Apparently men find it easier to learn to whistle, no idea why, must just be a statistics thing.


----------



## Flamme (Dec 30, 2012)

Never learned...


----------



## PetrB (Feb 28, 2012)

Jobis said:


> Apparently men find it easier to learn to whistle, no idea why, must just be a statistics thing.


Its a Darwinian selection thing, we need the ability so we can comment on babes and get a cab.


----------



## Weston (Jul 11, 2008)

My ex used to do the two fingers in the mouth type of whistle that probably causes hearing loss. I never could and wouldn't want to! She used to do it at progressive rock concerts to my utter embarrassment. I mean, the audience should not be louder than the band. This type of concert I / we attended is not party music. It is deeper than that. I could tell the other attendees hated the whistling too. If you want to party, go to a party and let us enjoy the music.

I suppose "ex" is not much of a surprise then.

(Edit: By the way, I'm afraid I found the song rather lackluster in the voice leading department. Is it just me?)


----------



## Feathers (Feb 18, 2013)

Anyone can whistle but not everyone can whistle like this:






I thought I was good at whistling until I saw this.


----------



## Dustin (Mar 30, 2012)

^^^^Holy crap!! That's amazing. I'm inspired to take my whistling more seriously now.


----------



## Ingélou (Feb 10, 2013)

Jobis said:


> Apparently men find it easier to learn to whistle, no idea why, must just be a statistics thing.


It's a cultural thing too. Whistling by women has been actively discouraged - note the proverb, 'A whistling woman and a crowing hen are neither good for God nor men'. 
This was actively quoted by my granny whenever I started up. I can whistle, but my mother can't. We used to get her to whistle carols at Christmas just for a really good family laugh!


----------



## Cheyenne (Aug 6, 2012)

Feathers said:


> Anyone can whistle but not everyone can whistle like this:
> 
> 
> 
> ...


Note the description: "It was played at whistler's convention at Luisburg, NC." Whistler's convention! That I want to visit.



Weston said:


> My ex used to do the two fingers in the mouth type of whistle that probably causes hearing loss. I never could and wouldn't want to! She used to do it at progressive rock concerts to my utter embarrassment. I mean, the audience should not be louder than the band. This type of concert I / we attended is not party music. It is deeper than that. I could tell the other attendees hated the whistling too. If you want to party, go to a party and let us enjoy the music.
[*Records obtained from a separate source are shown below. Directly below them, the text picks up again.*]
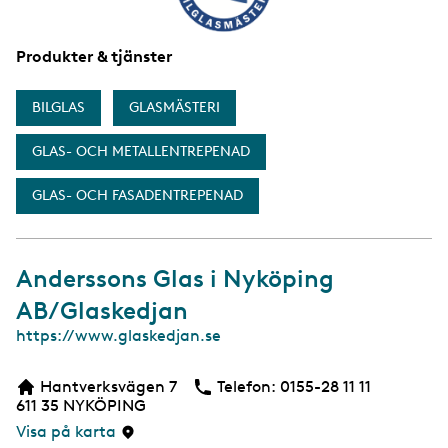
Produkter & tjänster
BILGLAS
GLASMÄSTERI
GLAS- OCH METALLENTREPENAD
GLAS- OCH FASADENTREPENAD
Anderssons Glas i Nyköping
AB/Glaskedjan
W
https://www.glaskedjan.se
e
b
Hantverksvägen 7
Telefon:
Telefon
0155-28 11 11
b
611 35
NYKÖPING
s
i
Visa på karta
d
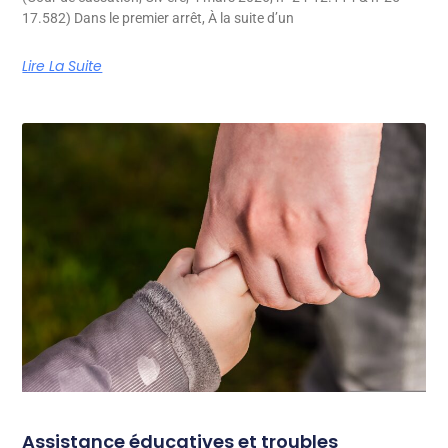
17.582) Dans le premier arrêt, À la suite d’un
Lire La Suite
Assistance éducatives et troubles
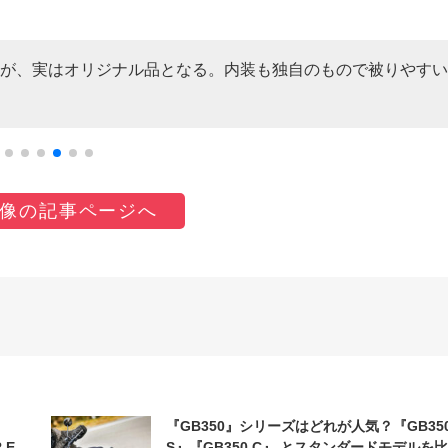
いるが、実はオリジナル品となる。内装も独自のもので被りやすい
像の記事ページへ
『GB350』シリーズはどれが人気？『GB35
 E-
S』『GB350 C』 とスタンダードモデルを比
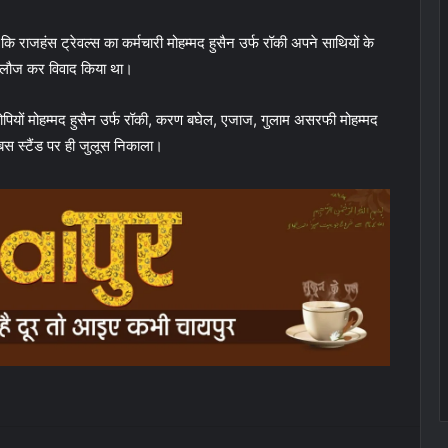
ि राजहंस ट्रेवल्स का कर्मचारी मोहम्मद हुसैन उर्फ रॉकी अपने साथियों के
 गलौज कर विवाद किया था।
ोपियों मोहम्मद हुसैन उर्फ रॉकी, करण बघेल, एजाज, गुलाम असरफी मोहम्मद
स स्टैंड पर ही जुलूस निकाला।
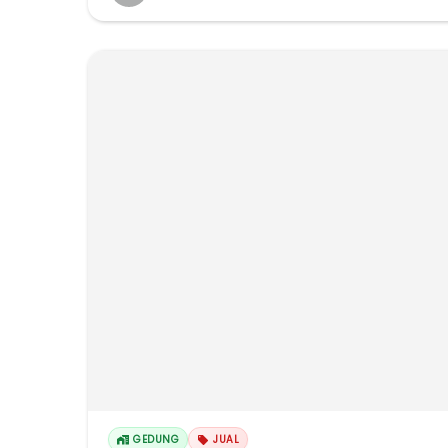
GEDUNG
JUAL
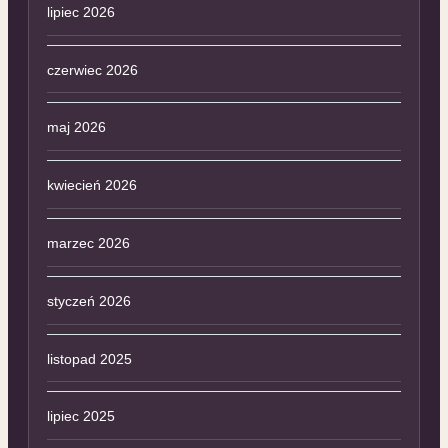
lipiec 2026
czerwiec 2026
maj 2026
kwiecień 2026
marzec 2026
styczeń 2026
listopad 2025
lipiec 2025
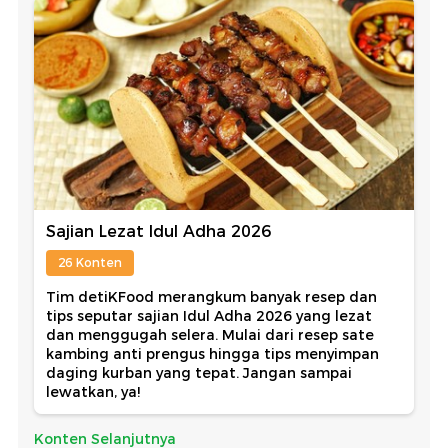
Sajian Lezat Idul Adha 2026
26 Konten
Tim detiKFood merangkum banyak resep dan
tips seputar sajian Idul Adha 2026 yang lezat
dan menggugah selera. Mulai dari resep sate
kambing anti prengus hingga tips menyimpan
daging kurban yang tepat. Jangan sampai
lewatkan, ya!
Konten Selanjutnya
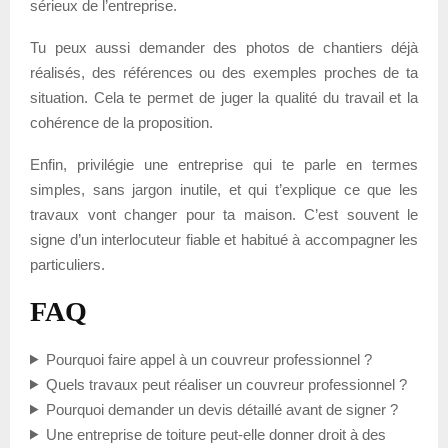
sérieux de l’entreprise.
Tu peux aussi demander des photos de chantiers déjà
réalisés, des références ou des exemples proches de ta
situation. Cela te permet de juger la qualité du travail et la
cohérence de la proposition.
Enfin, privilégie une entreprise qui te parle en termes
simples, sans jargon inutile, et qui t’explique ce que les
travaux vont changer pour ta maison. C’est souvent le
signe d’un interlocuteur fiable et habitué à accompagner les
particuliers.
FAQ
Pourquoi faire appel à un couvreur professionnel ?
Quels travaux peut réaliser un couvreur professionnel ?
Pourquoi demander un devis détaillé avant de signer ?
Une entreprise de toiture peut-elle donner droit à des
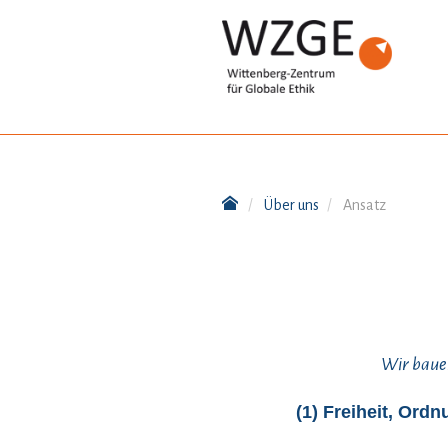
Über uns
Ansatz
Wir bauen
(1) Freiheit, Ord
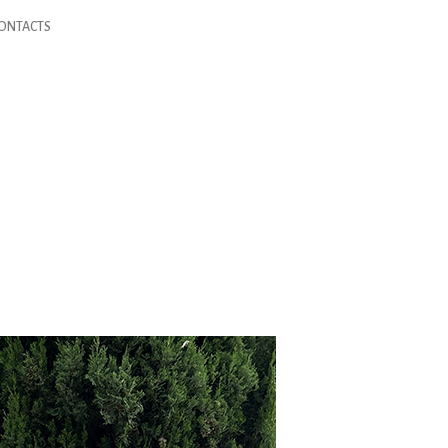
ONTACTS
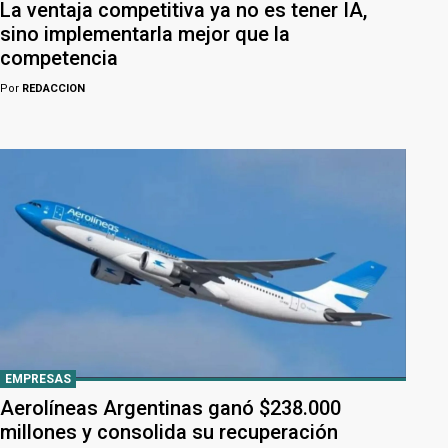
La ventaja competitiva ya no es tener IA,
sino implementarla mejor que la
competencia
Por
REDACCION
EMPRESAS
Aerolíneas Argentinas ganó $238.000
millones y consolida su recuperación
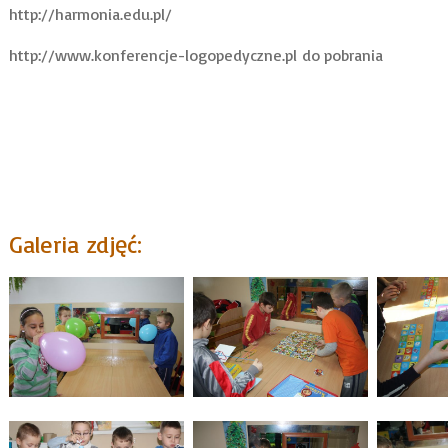
http://harmonia.edu.pl/
http://www.konferencje-logopedyczne.pl
do pobrania
Galeria zdjęć:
A woman sitting behind me did that several times at the last classical concert I was at - during the applause of course.

Someone in my family - some sort of uncle, I venture to guess - always whistles; his favorite is this piece, though he isn't all that good at it.

I wish I could whistle well myself, but maybe it's better that I can't: I'd just annoy others.


----------



## Flamme (Dec 30, 2012)

Weston said:


> My ex used to do the two fingers in the mouth type of whistle that probably causes hearing loss. I never could and wouldn't want to! She used to do it at progressive rock concerts to my utter embarrassment. I mean, the audience should not be louder than the band. This type of concert I / we attended is not party music. It is deeper than that. I could tell the other attendees hated the whistling too. If you want to party, go to a party and let us enjoy the music.
> 
> I suppose "ex" is not much of a surprise then.
> 
> (Edit: By the way, I'm afraid I found the song rather lackluster in the voice leading department. Is it just me?)


LOL its funny when gals behave worse and more ''manly'' then men themselves...:lol:


----------



## apricissimus (May 15, 2013)

I can't whistle, not even a little bit. I just can't make that sound with my mouth. Sometimes people try to show me how, but if I haven't figured it out by now, I think I'm just physically incapable.


----------